Buying a home with the intent of retiring when you seel it is playing the speculation game. It’s a bad idea for stocks, it a bad idea for houses...
 
Written By: Scott Jacobs
URL: http://
5. The collapse in the housing market, which is the biggest retirement asset for most families.
Any collapse in the housing market, IMHO, is based on people making poor choices. I am seeing houses added to the market on a daily basis here in north GA, and for the most part, the people I speak with say they got in over their heads, bought more than they could handle and did it on zero interest ARMs. All those wonderful zero interest months are now behind them, and they are facing the reality of a 400K mortgage with interest and PMI. Man I wish I had some extra cash to grab up some of those houses...

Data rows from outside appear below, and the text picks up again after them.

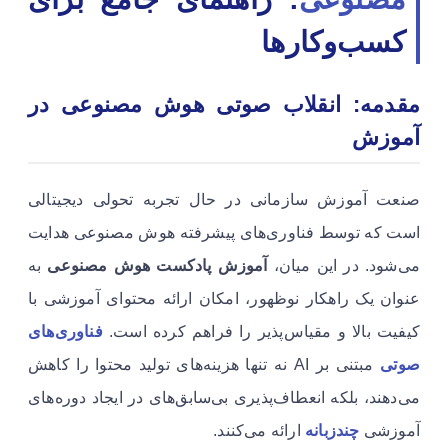
کسب‌وکارها
مقدمه: انقلاب صوتی هوش مصنوعی در
آموزش
صنعت آموزش سازمانی در حال تجربه تحولی دیجیتالی
است که توسط فناوری‌های پیشرفته هوش مصنوعی هدایت
می‌شود. در این میان،
آموزش پادکست هوش مصنوعی
به
عنوان یک راهکار نوظهور، امکان ارائه محتوای آموزشی با
کیفیت بالا و مقیاس‌پذیر را فراهم کرده است.
فناوری‌های
صوتی
مبتنی بر AI نه تنها هزینه‌های تولید محتوا را کاهش
می‌دهند، بلکه انعطاف‌پذیری بی‌سابق‌های در ایجاد دوره‌های
آموزشی
چندزبانه
ارائه می‌کنند.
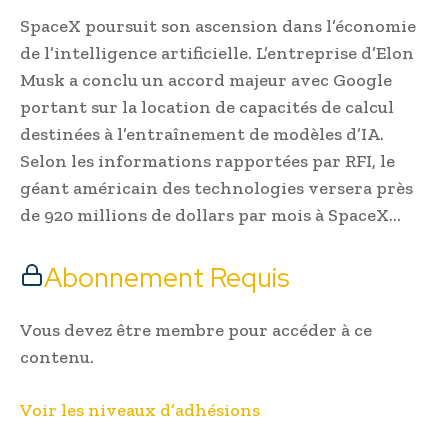
SpaceX poursuit son ascension dans l’économie
de l’intelligence artificielle. L’entreprise d’Elon
Musk a conclu un accord majeur avec Google
portant sur la location de capacités de calcul
destinées à l’entraînement de modèles d’IA.
Selon les informations rapportées par RFI, le
géant américain des technologies versera près
de 920 millions de dollars par mois à SpaceX…
Abonnement Requis
Vous devez être membre pour accéder à ce
contenu.
Voir les niveaux d’adhésions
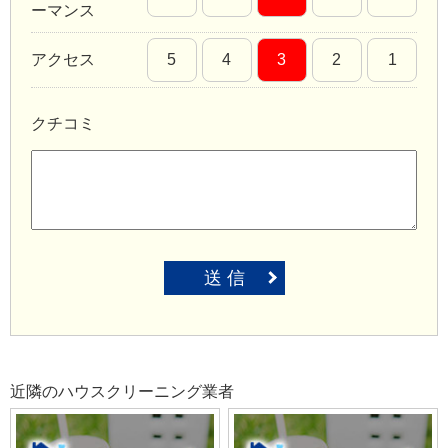
ーマンス
アクセス
5
4
3
2
1
クチコミ
送 信
近隣のハウスクリーニング業者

Net net though, it’s Bush’s fault.
 
Written By: meagain
URL: http://
4. Some pretty substantial evidence that the vast majority of the increase in wealth associated with this boom is going to a tiny fraction of the American population (which is just 2 & 3 put together).
I guess if you exclude all private pension plan investments that have grown in value during the same period, this could possibly be true.
 
Written By: Neo
URL: http://
Francis,

You at least look for some possible explanations.

My business partner’s sister lives in SF and told me a year ago the USA had been in recession for two years and we have to get rid of Bush.

I asked her who told her that the US was in recession...she said the paper and her friends.

This woman has an MBA in finance by the way.

Francis, I think you missed outsourcing as a reason as well.

Nothing like fear of losing your job, healthcare, etc. to get people in a panic, even if its not justified per se on the macro level.
 
Written By: Harun
URL: http://
Reasons for malaise?
Or perhaps it is a media - in nearly open revolt against this particular Administration and the right in general - that constantly ignores the positives and plays upon the negatives of your list. I keep on asking my BDS friends (yes, I still can have great interactions with folks that agree with Chavez that Bush is the devil) what evidence they have of the terrible economy. Without exception, it wasnt their situation, nor their contemporaties situation, but the picture of dispair constantly painted it the papers (NYT LAT SacBee BGlob DenPo) and on network news.